Page images and extracted text
━━━━━━━━
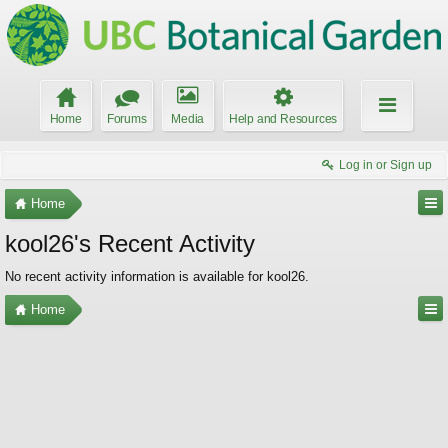
Home
Forums
Media
Help and Resources
Log in or Sign up
Home
kool26's Recent Activity
No recent activity information is available for kool26.
Home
━━━━━━━━
◆ What you should do
Please repeat the data above exactly as it appears, pictures excluded.

◆ Written answer
Home
Forums
Media
Help and Resources
Log in or Sign up
Home
kool26's Recent Activity
No recent activity information is available for kool26.
Home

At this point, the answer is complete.